Markets recovered, coupled with strong corporate earnings—where about 75% of S&P 500 companies exceeded profit expectations. A robust April jobs report showing 177,000 jobs added, helped stabilize investor sentiment. By the end of April, the S&P 500 had narrowed its monthly loss to 0.76%, and the Nasdaq Composite posted a modest gain of 0.9%.
Despite the rebound, volatility remained elevated. The Cboe Volatility Index (VIX), often referred to as Wall Street's "fear gauge," spiked to levels not seen since 2020, reflecting ongoing investor anxiety over trade policies and potential economic repercussions.
In summary, April 2025 was characterized by extreme market volatility triggered by unexpected trade policy announcements. While markets showed resilience and recovered much of their losses by month's end, the episode underscored the sensitivity of global financial systems to abrupt policy shifts and the importance of strategic diversification in investment portfolios.

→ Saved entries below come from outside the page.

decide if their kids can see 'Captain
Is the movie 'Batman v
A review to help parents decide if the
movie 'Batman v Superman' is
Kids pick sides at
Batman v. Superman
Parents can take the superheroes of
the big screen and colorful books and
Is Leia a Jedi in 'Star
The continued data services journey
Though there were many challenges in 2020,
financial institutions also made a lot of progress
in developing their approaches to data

SqSave Investment Performance
Not surprising, Trump’s tariff war has affected SqSave’s performance adversely. All portfolios are in the red for YTD 30th April 2025.

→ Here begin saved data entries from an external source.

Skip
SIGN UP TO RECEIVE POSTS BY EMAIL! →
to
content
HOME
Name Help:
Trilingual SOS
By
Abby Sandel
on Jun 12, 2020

SqSave has also generally underperformed the peers on a YTD basis after the April fallout.
Outlook
As we had shared at end-March 2025, the global investment landscape has entered a period of pronounced uncertainty, marked by the escalation of trade tensions. We will be watching the following factors carefully:
- Trade Tensions: The sweeping U.S. tariffs and retaliatory measures from China and other trade partners have reintroduced global stagflation risks—higher prices with slower growth.

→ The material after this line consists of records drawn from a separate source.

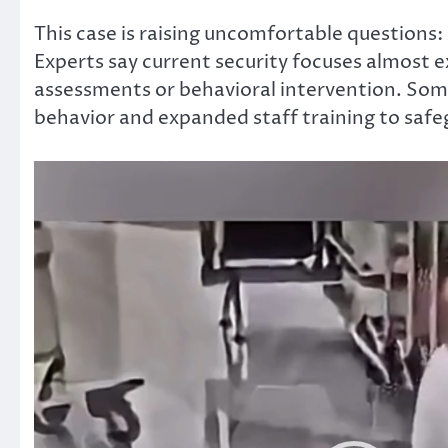
This case
is raising
uncomfortable questions:
Experts say current security focuses almost 
assessments or behavioral
intervention
.
Some 
behavior and expanded staff training to safeg
Video
Player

- Market Volatility: April saw one of the largest drawdowns since 2020, reminding investors of policy risk and fragility in pricing.
- Monetary Policy: Central banks, especially the Fed, are caught between controlling inflation and supporting growth, likely keeping rates elevated.
- Corporate Resilience: Despite macro headwinds, many S&P 500 companies beat earnings forecasts, showing underlying profitability strength.
- Currency Shifts: The USD remains strong short-term, but regional blocs (ASEAN, China) are pushing for non-dollar trade settlements, which could weaken long-term USD dominance.
Sincerely,
SqSave Investment Team
Disclaimer
The contents herein are intended for informational purposes only and do not constitute an offer to sell or the solicitation of any offer to buy or sell any securities to any person in any jurisdiction. No reliance should be placed on the information or opinions herein or accuracy or completeness, for any purpose whatsoever. No representation, warranty or undertaking, express or implied, is given as to the information or opinions herein or accuracy or completeness, and no liability is accepted as to the foregoing. Past performance is not necessarily indicative of future results. All investments carry risk and all investment decisions of an individual remain the responsibility of that individual. All investors are advised to fully understand all risks associated with any kind of investing they choose to do. Hypothetical or simulated performance is not indicative of future results. Unless specifically noted otherwise, all return examples provided in our websites and publications are based on hypothetical or simulated investing. We make no representations or warranties that any investor will, or is likely to, achieve profits similar to those shown, because hypothetical or simulated performance is not necessarily indicative of future results.